Acórdão nº 1315/11.8PBOER.L1-3 de Court of Appeal of Lisbon (Portugal), 28 de Janeiro de 2015

Magistrado ResponsávelCARLOS ALMEIDA
Data da Resolução28 de Janeiro de 2015
EmissorCourt of Appeal of Lisbon (Portugal)

Decisão Texto Parcial:


Acordam, em conferência, no Tribunal da Relação de Lisboa I – RELATÓRIO: 1 – O arguido António foi acusado pelo Ministério Público da prática, no dia 26 de Junho de 2011, de um crime de ofensa à integridade física grave por negligência, conduta p. e p. pelo artigo 148.º, n.ºs 1 e 3, do Código Penal, com referência ao artigo 144.º, alíneas b) e c), do mesmo diploma legal (fls. 187 a 190).

A assistente Ana (fls. 84) acompanhou essa acusação (fls. 200), tendo, na qualidade de lesada, deduzido pedido de indemnização civil (fls. 201 a 207).

O processo foi então remetido para o 3.º Juízo Criminal de Oeiras onde, por sentença proferida no dia 6 de Maio de 2014 (fls. 530 a 558), foi decidido, para além do mais, o seguinte: a) Absolver o arguido da prática do crime que lhe era imputado; b) Condenar o arguido a pagar à demandante, a título de compensação pelos danos não patrimoniais, a quantia de 3.500 euros e, a título de indemnização pelos danos patrimoniais, a quantia de 1.248 euros, valores acrescidos dos juros vencidos a partir da data da sentença da 1.ª instância à taxa anual de 4%; c) Absolver o arguido da parte restante do pedido deduzido pela lesada.

Nessa peça processual o tribunal considerou provado que: 1. … - Companhia de Seguros, S. A., Pessoa Colectiva n.º 500918880, resulta da alteração da designação social da Companhia de Seguros …, S.A.

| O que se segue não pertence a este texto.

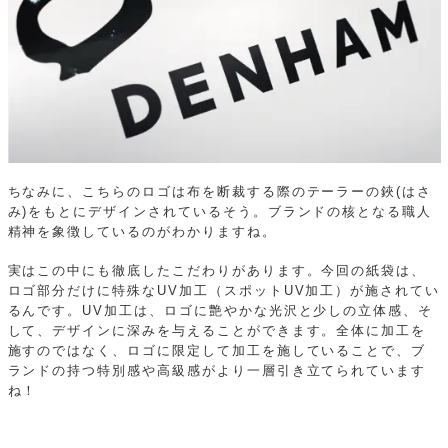
ちなみに、こちらのロゴは布を断裁する際のテーラーの鋏(はさ
み)をもとにデザインされているそう。ブランドの核となる職人
精神を象徴しているのがわかりますね。
実はこの中にも徹底したこだわりがあります。今回の紙袋は、
ロゴ部分だけに特殊なUV加工（スポットUV加工）が施されてい
るんです。UV加工は、ロゴに艶やかな光沢と少しの立体感、そ
して、デザインに深みを与えることができます。全体に加工を
施すのではなく、ロゴに限定して加工を施していることで、ブ
ランドの持つ特別感や高級感がより一層引き立てられています
ね！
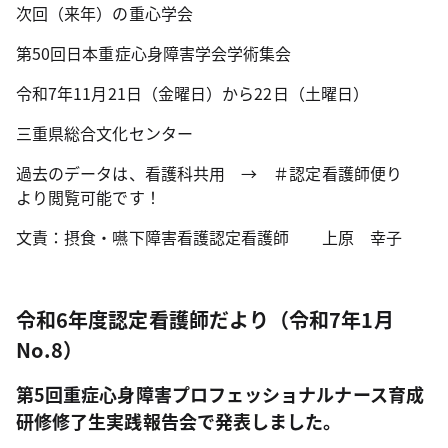
次回（来年）の重心学会
第50回日本重症心身障害学会学術集会
令和7年11月21日（金曜日）から22日（土曜日）
三重県総合文化センター
過去のデータは、看護科共用 → ＃認定看護師便り
より閲覧可能です！
文責：摂食・嚥下障害看護認定看護師 上原 幸子
令和6年度認定看護師だより（令和7年1月
No.8）
第5回重症心身障害プロフェッショナルナース育成
研修修了生実践報告会で発表しました。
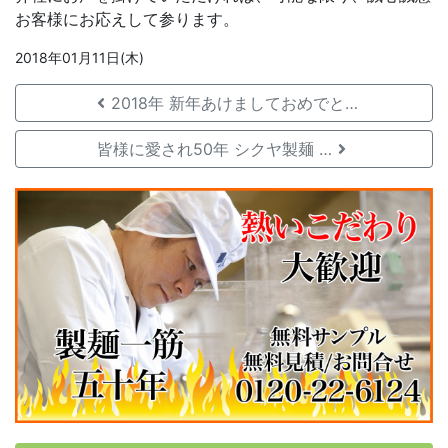
お客様にお応えして参ります。
2018年01月11日(木)
2018年 新年あけましておめでと…
皆様に愛され50年 シクヤ製麺 …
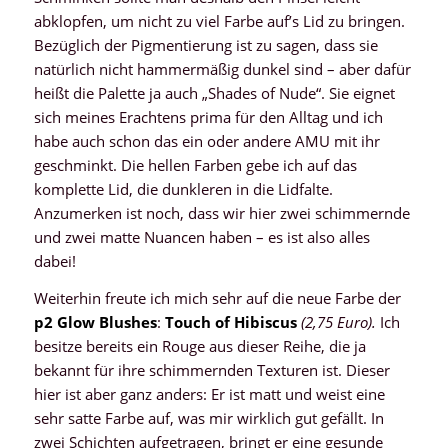
abklopfen, um nicht zu viel Farbe auf’s Lid zu bringen.
Bezüglich der Pigmentierung ist zu sagen, dass sie
natürlich nicht hammermäßig dunkel sind – aber dafür
heißt die Palette ja auch „Shades of Nude“. Sie eignet
sich meines Erachtens prima für den Alltag und ich
habe auch schon das ein oder andere AMU mit ihr
geschminkt. Die hellen Farben gebe ich auf das
komplette Lid, die dunkleren in die Lidfalte.
Anzumerken ist noch, dass wir hier zwei schimmernde
und zwei matte Nuancen haben – es ist also alles
dabei!
Weiterhin freute ich mich sehr auf die neue Farbe der
p2 Glow Blushes
:
Touch of Hibiscus
(2,75 Euro).
Ich
besitze bereits ein Rouge aus dieser Reihe, die ja
bekannt für ihre schimmernden Texturen ist. Dieser
hier ist aber ganz anders: Er ist matt und weist eine
sehr satte Farbe auf, was mir wirklich gut gefällt. In
zwei Schichten aufgetragen, bringt er eine gesunde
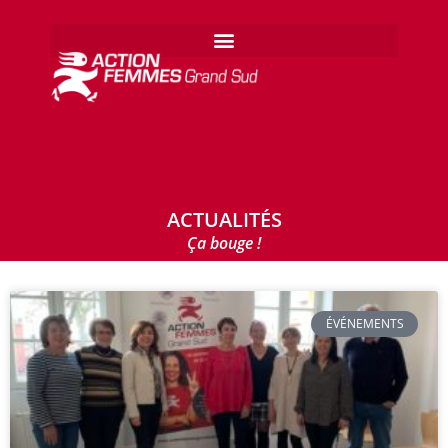
ACTUALITÉS
Ça bouge !
ÉVÉNEMENTS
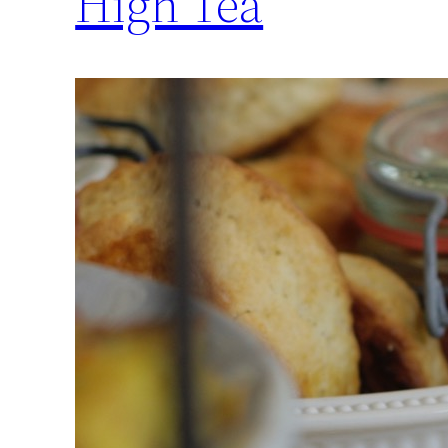
High Tea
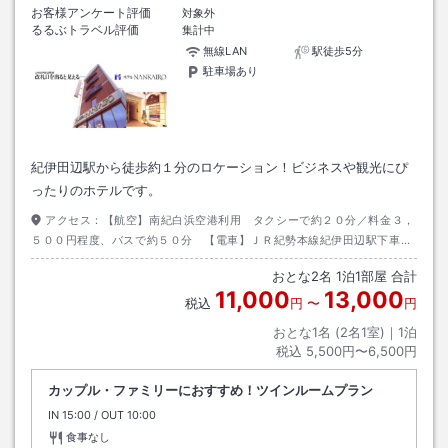
お客様アンケート評価
対象外
るるぶトラベル評価
集計中
無線LAN
駅徒歩5分
駐車場あり
紀伊田辺駅から徒歩約１分のロケーション！ビジネスや観光にぴ
ったりのホテルです。
アクセス：
【航空】南紀白浜空港利用 タクシーで約２０分／料金３，
５００円程度、バスで約５０分 【電車】ＪＲ紀勢本線紀伊田辺駅下車
徒歩約１分 【お車】阪和自動車道南紀田辺ＩＣ利用 目標物：紀伊田辺
おとな
2
名
1
泊
1
部屋 合計
駅前商店街
11,000
13,000
税込
円
〜
円
おとな1名 (
2
名1室)｜
1
泊
税込
5,500円〜6,500円
カップル・ファミリーにおすすめ！ツインルームプラン
IN
チェックイン
15:00
/ OUT
チェックアウト
10:00
食事なし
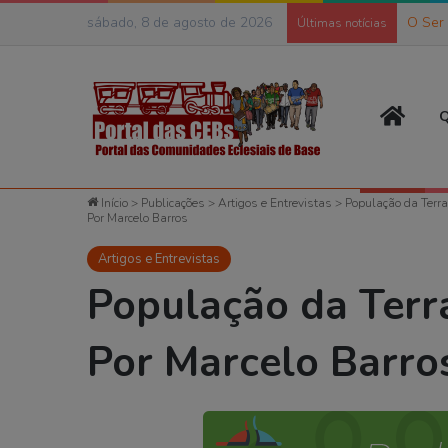
sábado, 8 de agosto de 2026
O Ser
Últimas notícias
Página
Q
Início
>
Publicações
>
Artigos e Entrevistas
>
População da Terr
Por Marcelo Barros
Artigos e Entrevistas
População da Terr
Por Marcelo Barro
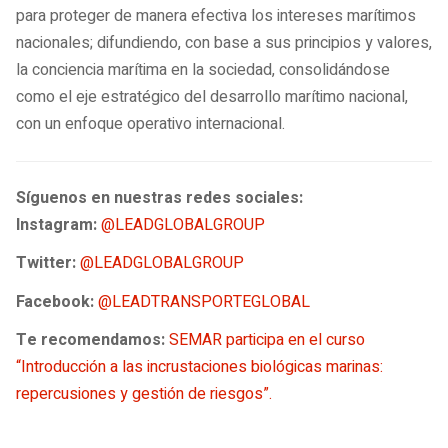
para proteger de manera efectiva los intereses marítimos
nacionales; difundiendo, con base a sus principios y valores,
la conciencia marítima en la sociedad, consolidándose
como el eje estratégico del desarrollo marítimo nacional,
con un enfoque operativo internacional.
Síguenos en nuestras redes sociales:
Instagram:
@LEADGLOBALGROUP
Twitter:
@LEADGLOBALGROUP
Facebook:
@LEADTRANSPORTEGLOBAL
Te recomendamos:
SEMAR participa en el curso
“Introducción a las incrustaciones biológicas marinas:
repercusiones y gestión de riesgos”.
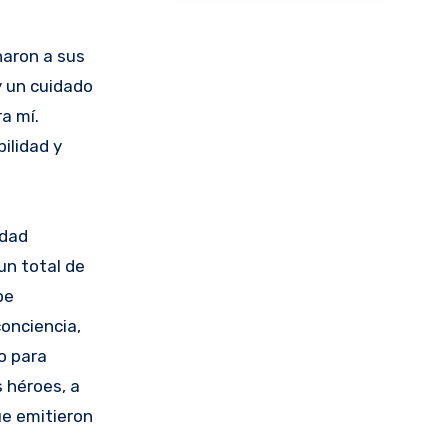
naron a sus
y un cuidado
a mí.
ilidad y
idad
un total de
pe
onciencia,
o para
 héroes, a
ue emitieron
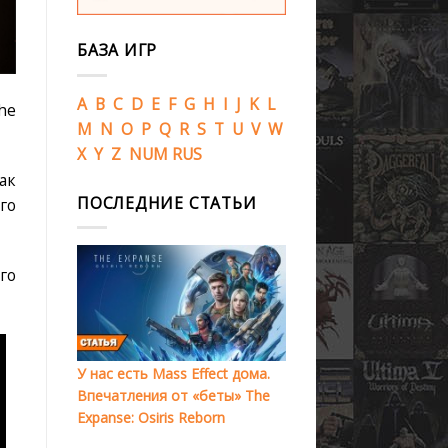
БАЗА ИГР
A
B
C
D
E
F
G
H
I
J
K
L
he
M
N
O
P
Q
R
S
T
U
V
W
X
Y
Z
NUM
RUS
ак
ПОСЛЕДНИЕ СТАТЬИ
го
го
У нас есть Mass Effect дома.
Впечатления от «беты» The
Expanse: Osiris Reborn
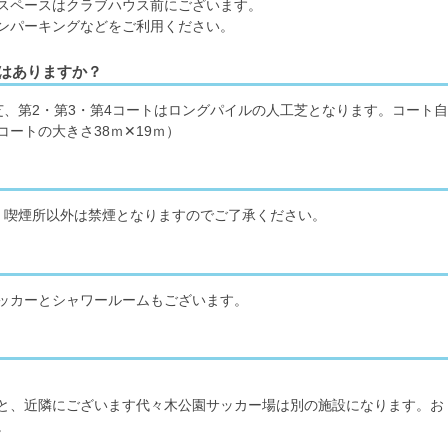
スペースはクラブハウス前にございます。
ンパーキングなどをご利用ください。
いはありますか？
芝、第2・第3・第4コートはロングパイルの人工芝となります。コート
ートの大きさ38ｍ✕19ｍ）
。喫煙所以外は禁煙となりますのでご了承ください。
ッカーとシャワールームもございます。
と、近隣にございます代々木公園サッカー場は別の施設になります。お
。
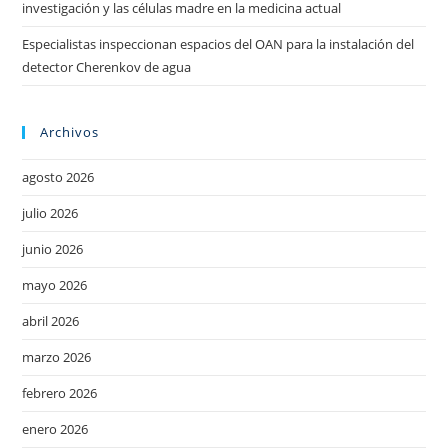
investigación y las células madre en la medicina actual
Especialistas inspeccionan espacios del OAN para la instalación del
detector Cherenkov de agua
Archivos
agosto 2026
julio 2026
junio 2026
mayo 2026
abril 2026
marzo 2026
febrero 2026
enero 2026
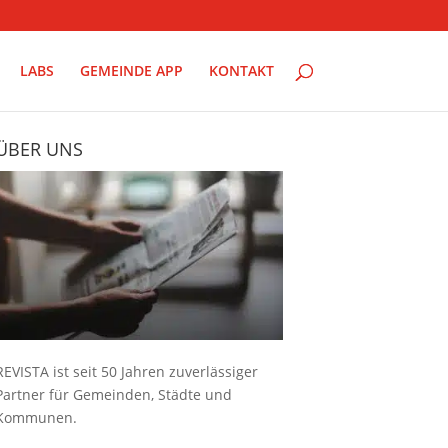
LABS
GEMEINDE APP
KONTAKT
ÜBER UNS
REVISTA ist seit 50 Jahren zuverlässiger
Partner für Gemeinden, Städte und
Kommunen.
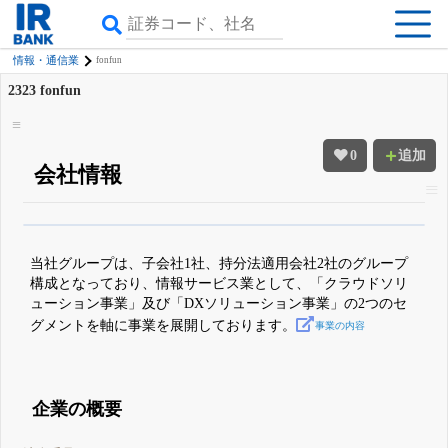
情報・通信業
fonfun
2323
fonfun
0
追加
会社情報
β版IRBANKでは、
8月24日まで完全無料
四半期業績・決算の進捗
がさらに
詳しく見られる
無料でβ版をはじめる
当社グループは、子会社1社、持分法適用会社2社のグループ
登録すると永久30%OFFと米株版の先行利用も付きます
構成となっており、情報サービス業として、「クラウドソリ
ューション事業」及び「DXソリューション事業」の2つのセ
グメントを軸に事業を展開しております。
事業の内容
企業の概要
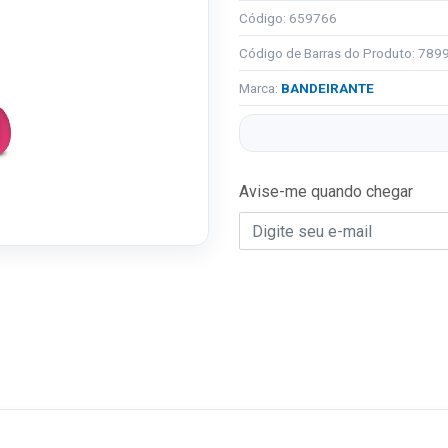
Código: 659766
Código de Barras do Produto: 78
Marca:
BANDEIRANTE
Avise-me quando chegar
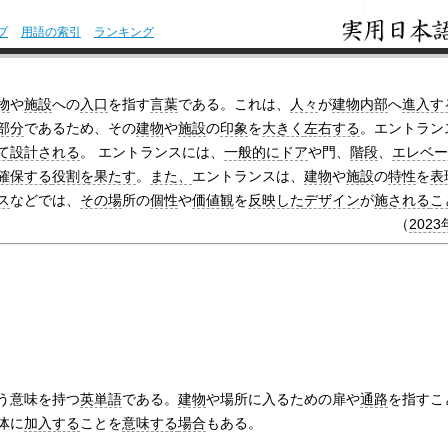
プ
用語の索引
ランキング
物
や
施設
への
入口
を指す
言葉
である。これは、
人々
が
建物内部
へ
進入す
部分
であるため、その
建物
や
施設
の
印象
を
大きく
左右する
。エントラン
て
設計される
。 エントランスには、
一般的に
ドア
や門、
階段
、
エレベー
確保する
役割を果たす
。
また、
エントランスは、
建物
や
施設
の
特性
を
表
ス
などでは、
その場
所の
個性
や
価値観
を
反映した
デザイン
が
施される
こ
（
2023
う意味を持つ
英単語
である。
建物
や場所に入るための扉や
通路
を指すこ
体に
加入する
ことを
意味する
場合
もある。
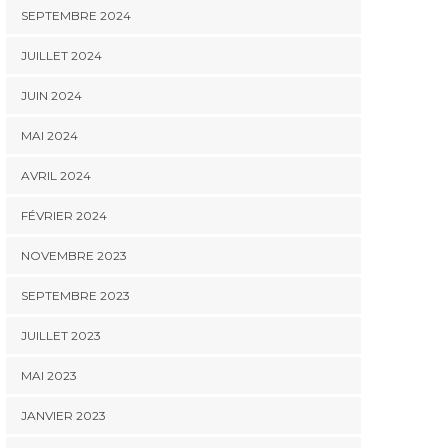
SEPTEMBRE 2024
JUILLET 2024
JUIN 2024
MAI 2024
AVRIL 2024
FÉVRIER 2024
NOVEMBRE 2023
SEPTEMBRE 2023
JUILLET 2023
MAI 2023
JANVIER 2023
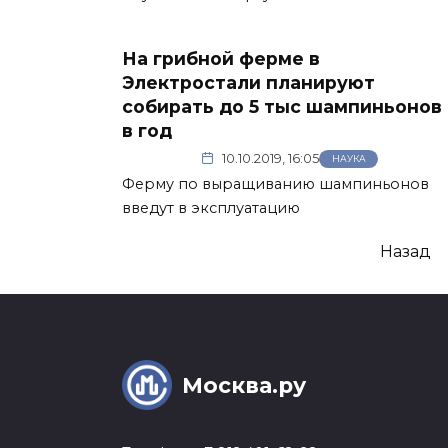
На грибной ферме в
Электростали планируют
собирать до 5 тыс шампиньонов
в год
10.10.2019, 16:05
НАУКА
Ферму по выращиванию шампиньонов
введут в эксплуатацию
Пагинация
Назад
записей
Москва.ру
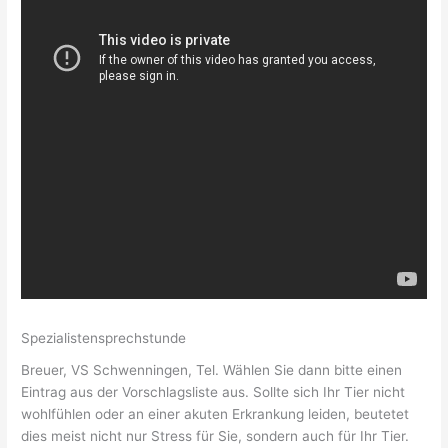
Spezialistensprechstunde
Breuer, VS Schwenningen, Tel. Wählen Sie dann bitte einen
Eintrag aus der Vorschlagsliste aus. Sollte sich Ihr Tier nicht
wohlfühlen oder an einer akuten Erkrankung leiden, beutetet
dies meist nicht nur Stress für Sie, sondern auch für Ihr Tier.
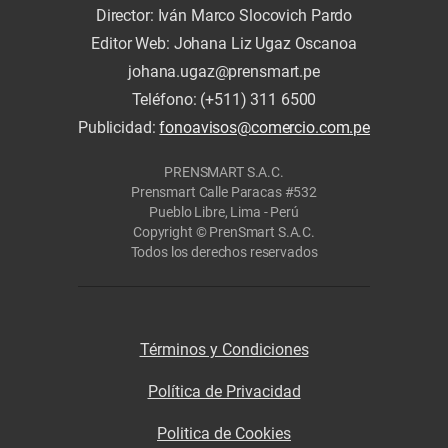
Director: Iván Marco Slocovich Pardo
Editor Web: Johana Liz Ugaz Oscanoa
johana.ugaz@prensmart.pe
Teléfono: (+511) 311 6500
Publicidad:
fonoavisos@comercio.com.pe
PRENSMART S.A.C.
Prensmart Calle Paracas #532
Pueblo Libre, Lima - Perú
Copyright © PrenSmart S.A.C.
Todos los derechos reservados
Términos y Condiciones
Política de Privacidad
Politica de Cookies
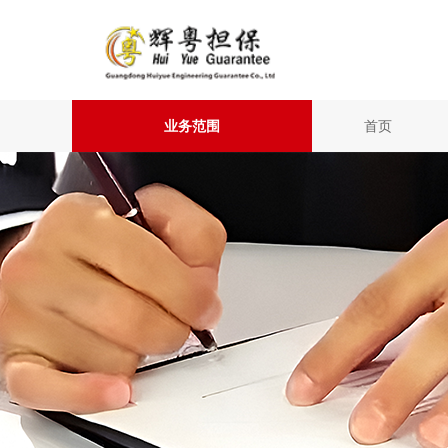
业务范围
首页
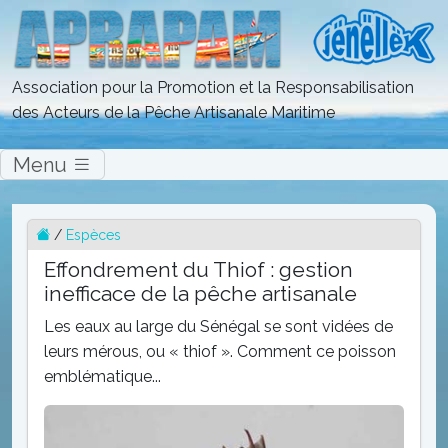
Association pour la Promotion et la Responsabilisation
des Acteurs de la Pêche Artisanale Maritime
Menu
/
Espèces
Effondrement du Thiof : gestion
inefficace de la pêche artisanale
Les eaux au large du Sénégal se sont vidées de
leurs mérous, ou « thiof ». Comment ce poisson
emblématique...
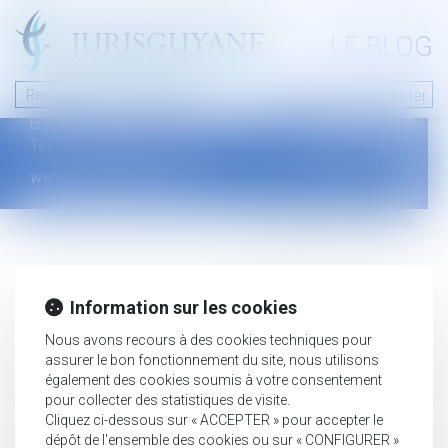
A PROPOS
LE BLOG
Contact
Plan du blog
Nous contacter
46 avenue de la liberté
Mentions légales
B.P.315 - 97327 Cayenne Cedex
Tel : +594 594 29 45 35
www.jurisguyane.com
Septeo Digital & Services © 2019
Information sur les cookies
Nous avons recours à des cookies techniques pour
assurer le bon fonctionnement du site, nous utilisons
également des cookies soumis à votre consentement
pour collecter des statistiques de visite.
Cliquez ci-dessous sur « ACCEPTER » pour accepter le
dépôt de l'ensemble des cookies ou sur « CONFIGURER »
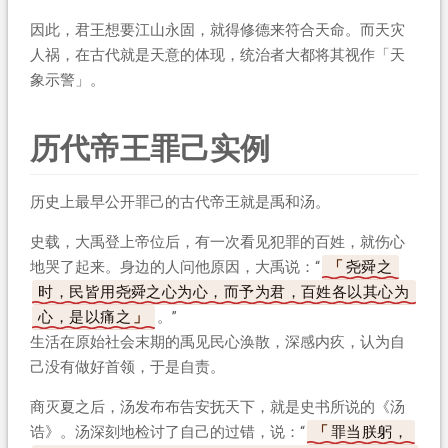
因此，君王想要江山永固，就得修德来符合天命。而天灾
人祸，在古代就是天意的体现，统治者大都将其视作「天
象示警」。
历代帝王罪己实例
历史上最早公开罪己的古代帝王就是禹和汤。
史载，大禹登上帝位后，有一次看见犯罪的百姓，就伤心
地哭了起来。身边的人问他原因，大禹说：“
尧舜之
时，民皆用尧舜之心为心，而予为君，百姓各以其心为
心，是以痛之
。”
生活在原始社会末期的禹见民心涣散，深感内疚，认为自
己没有做好首领，于是自责。
商灭夏之后，汤发布布告安抚天下，就是史书所说的《汤
诰》。汤深刻地检讨了自己的过错，说：“
罪当朕躬，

  1. Em 30 de Março de 2007, o arguido e aquela demandada civil contrataram um seguro de Multirriscos – Habitação, que foi titulado pela apólice n.º 9921774 (actualmente renumerada em MR59921774), sendo que em 2011 lhe correspondiam as Condições Gerais n.º 42, conforme documentos de fls. 442 a 503, que aqui se consideram reproduzidos.

  2. De entre os diversos riscos garantidos pela apólice conta-se o de "responsabilidade civil extracontratual" (v. artigo 2.º das Condições Gerais).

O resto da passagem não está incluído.